2025年、KDDIのメールシステムへの不正アクセスにより、最大1,422万件のメールアドレスおよびパスワードが漏洩した可能性があると報じられました。影響を受けたのは@niftyメール、BIGLOBEメール、J:COM NET、コミュファ光、ピカラ、CPIの6社のメールサービスです。ChainTrackでは、この種の認証情報漏洩が暗号資産詐欺・不正送金にどう連鎖するかという観点から注意喚起します。
漏洩情報が詐欺に使われる経路とは
漏洩したメールアドレスとパスワードは、ダークウェブ上のマーケットプレイスで売買される可能性があるとみられます。攻撃者はこれらを「クレデンシャルスタッフィング」と呼ばれる手法に転用し、暗号資産取引所や電子マネーサービスへの不正ログインを試みる可能性があります。同一パスワードを複数サービスで使い回しているユーザーは特にリスクが高いと考えられます。
SNSロマンス詐欺との接点
さらに懸念されるのが、漏洩したメールアドレスを起点としたSNSロマンス詐欺(いわゆる「豚の屠殺(Pig Butchering)」詐欺)への悪用です。

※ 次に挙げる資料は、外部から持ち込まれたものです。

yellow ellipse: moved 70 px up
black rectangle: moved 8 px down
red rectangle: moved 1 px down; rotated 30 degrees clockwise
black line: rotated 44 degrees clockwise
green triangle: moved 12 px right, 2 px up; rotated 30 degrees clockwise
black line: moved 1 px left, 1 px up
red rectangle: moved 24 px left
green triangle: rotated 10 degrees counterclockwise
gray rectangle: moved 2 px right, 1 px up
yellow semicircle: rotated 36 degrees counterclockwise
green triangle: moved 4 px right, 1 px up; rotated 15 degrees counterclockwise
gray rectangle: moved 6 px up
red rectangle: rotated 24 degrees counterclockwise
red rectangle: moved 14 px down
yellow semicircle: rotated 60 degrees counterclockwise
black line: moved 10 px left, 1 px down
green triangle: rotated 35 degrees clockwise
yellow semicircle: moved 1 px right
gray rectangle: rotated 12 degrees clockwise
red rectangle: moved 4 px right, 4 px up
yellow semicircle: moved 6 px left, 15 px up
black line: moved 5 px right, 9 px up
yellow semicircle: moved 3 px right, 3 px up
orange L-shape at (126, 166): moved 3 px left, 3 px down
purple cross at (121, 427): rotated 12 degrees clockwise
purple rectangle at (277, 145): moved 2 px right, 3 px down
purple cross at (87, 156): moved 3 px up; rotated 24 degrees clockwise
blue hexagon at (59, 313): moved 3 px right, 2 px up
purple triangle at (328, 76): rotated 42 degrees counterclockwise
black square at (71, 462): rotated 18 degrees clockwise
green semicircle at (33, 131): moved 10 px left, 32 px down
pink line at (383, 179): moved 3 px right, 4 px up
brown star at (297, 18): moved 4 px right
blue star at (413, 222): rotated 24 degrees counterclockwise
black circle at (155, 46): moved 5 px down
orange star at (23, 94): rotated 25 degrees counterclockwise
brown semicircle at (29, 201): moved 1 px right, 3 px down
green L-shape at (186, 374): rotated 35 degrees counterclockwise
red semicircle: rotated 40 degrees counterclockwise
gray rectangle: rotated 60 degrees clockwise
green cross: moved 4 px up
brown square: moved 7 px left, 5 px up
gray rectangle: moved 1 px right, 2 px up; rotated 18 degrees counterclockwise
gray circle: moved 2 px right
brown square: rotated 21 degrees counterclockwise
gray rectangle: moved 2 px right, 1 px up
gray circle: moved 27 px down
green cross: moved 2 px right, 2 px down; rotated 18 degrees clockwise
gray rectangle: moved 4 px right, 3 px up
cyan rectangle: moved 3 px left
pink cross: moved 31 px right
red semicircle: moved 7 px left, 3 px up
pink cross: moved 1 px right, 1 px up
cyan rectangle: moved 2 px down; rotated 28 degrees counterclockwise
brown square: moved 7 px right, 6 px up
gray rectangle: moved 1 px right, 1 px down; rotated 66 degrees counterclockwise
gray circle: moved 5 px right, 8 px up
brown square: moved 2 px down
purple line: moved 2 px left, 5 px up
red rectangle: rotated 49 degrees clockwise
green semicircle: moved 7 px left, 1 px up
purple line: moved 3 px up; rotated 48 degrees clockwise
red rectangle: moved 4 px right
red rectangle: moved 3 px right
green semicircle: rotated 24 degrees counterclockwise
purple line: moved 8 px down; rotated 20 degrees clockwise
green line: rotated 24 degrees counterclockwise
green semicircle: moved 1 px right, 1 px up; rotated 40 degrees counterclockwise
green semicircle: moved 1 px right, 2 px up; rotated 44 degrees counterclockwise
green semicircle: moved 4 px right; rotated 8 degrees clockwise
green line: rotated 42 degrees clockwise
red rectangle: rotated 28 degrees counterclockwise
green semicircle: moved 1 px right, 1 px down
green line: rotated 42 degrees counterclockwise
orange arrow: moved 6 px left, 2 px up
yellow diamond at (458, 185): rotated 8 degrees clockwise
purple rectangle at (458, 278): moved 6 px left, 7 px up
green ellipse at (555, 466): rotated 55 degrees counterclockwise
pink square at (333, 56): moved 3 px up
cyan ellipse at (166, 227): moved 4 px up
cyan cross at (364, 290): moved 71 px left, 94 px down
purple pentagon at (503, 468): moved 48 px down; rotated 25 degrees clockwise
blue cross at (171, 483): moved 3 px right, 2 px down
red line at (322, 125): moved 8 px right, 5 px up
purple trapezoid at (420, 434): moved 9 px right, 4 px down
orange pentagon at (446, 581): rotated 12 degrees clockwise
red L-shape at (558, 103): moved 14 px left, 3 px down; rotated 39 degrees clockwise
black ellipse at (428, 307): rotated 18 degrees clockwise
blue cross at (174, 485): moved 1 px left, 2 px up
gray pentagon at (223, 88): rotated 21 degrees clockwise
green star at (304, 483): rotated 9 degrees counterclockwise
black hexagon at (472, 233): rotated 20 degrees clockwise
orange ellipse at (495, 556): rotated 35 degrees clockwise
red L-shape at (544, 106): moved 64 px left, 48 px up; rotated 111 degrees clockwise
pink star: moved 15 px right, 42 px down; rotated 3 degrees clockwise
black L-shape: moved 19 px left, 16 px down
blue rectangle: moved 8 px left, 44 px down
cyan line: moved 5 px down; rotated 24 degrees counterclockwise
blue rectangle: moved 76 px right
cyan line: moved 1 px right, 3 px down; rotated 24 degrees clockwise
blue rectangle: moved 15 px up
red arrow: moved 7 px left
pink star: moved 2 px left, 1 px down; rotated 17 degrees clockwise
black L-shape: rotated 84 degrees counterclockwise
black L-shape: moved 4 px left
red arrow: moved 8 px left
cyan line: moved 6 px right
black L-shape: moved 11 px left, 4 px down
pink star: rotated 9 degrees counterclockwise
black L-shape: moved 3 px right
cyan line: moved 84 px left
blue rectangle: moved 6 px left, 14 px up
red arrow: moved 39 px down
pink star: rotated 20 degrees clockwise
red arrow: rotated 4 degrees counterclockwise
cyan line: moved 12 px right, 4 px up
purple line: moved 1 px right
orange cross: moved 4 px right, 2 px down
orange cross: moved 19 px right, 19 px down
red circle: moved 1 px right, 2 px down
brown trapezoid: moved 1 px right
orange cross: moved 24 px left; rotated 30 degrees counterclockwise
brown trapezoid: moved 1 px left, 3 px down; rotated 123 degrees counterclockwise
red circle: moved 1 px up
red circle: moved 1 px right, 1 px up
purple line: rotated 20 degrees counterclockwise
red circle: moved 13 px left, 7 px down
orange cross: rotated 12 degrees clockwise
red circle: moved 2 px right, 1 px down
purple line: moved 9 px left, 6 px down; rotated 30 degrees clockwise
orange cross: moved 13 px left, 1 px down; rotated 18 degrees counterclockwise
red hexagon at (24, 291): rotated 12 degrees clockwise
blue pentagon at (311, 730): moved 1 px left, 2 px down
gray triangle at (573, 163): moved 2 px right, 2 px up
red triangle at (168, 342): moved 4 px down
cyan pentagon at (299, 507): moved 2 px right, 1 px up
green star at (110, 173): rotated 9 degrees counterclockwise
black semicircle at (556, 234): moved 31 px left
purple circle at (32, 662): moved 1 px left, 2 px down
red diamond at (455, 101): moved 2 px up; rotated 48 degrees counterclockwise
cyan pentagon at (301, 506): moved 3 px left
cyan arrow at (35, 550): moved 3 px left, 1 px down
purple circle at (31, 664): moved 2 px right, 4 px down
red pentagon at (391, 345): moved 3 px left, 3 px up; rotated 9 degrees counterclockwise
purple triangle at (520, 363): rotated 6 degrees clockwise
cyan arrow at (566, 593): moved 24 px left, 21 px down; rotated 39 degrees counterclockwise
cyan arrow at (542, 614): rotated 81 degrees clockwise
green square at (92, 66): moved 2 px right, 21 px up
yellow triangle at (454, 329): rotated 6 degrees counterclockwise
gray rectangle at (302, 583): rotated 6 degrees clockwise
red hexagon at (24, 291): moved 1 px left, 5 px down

攻撃者は実在するアドレスに標的型フィッシングメールを送り、SNSアカウントへの誘導・なりすましを経て、最終的に暗号資産の送金を促すシナリオが確認されています。メールアドレスが判明しているだけで、攻撃の起点になり得る点は見落とされがちです。
今すぐ取るべき対策
①対象6サービスのメールアカウントのパスワードを直ちに変更する。②同じパスワードを使い回している暗号資産取引所・ウォレットのパスワードも個別に変更する。③二段階認証(2FA)を必ず設定する。④身に覚えのないメールやSNSからの投資・送金の誘いには応じない。⑤不審なトランザクションに気づいた場合は、取引所のサポートや警察庁・金融庁の相談窓口に連絡することを検討してください。
なお、資金の回復については状況により大きく異なり、保証できるものではありません。漏洩情報の悪用が疑われる場合は、早期の相談が重要とみられます。ChainTrackでは引き続きオンチェーンの動向を注視していきます。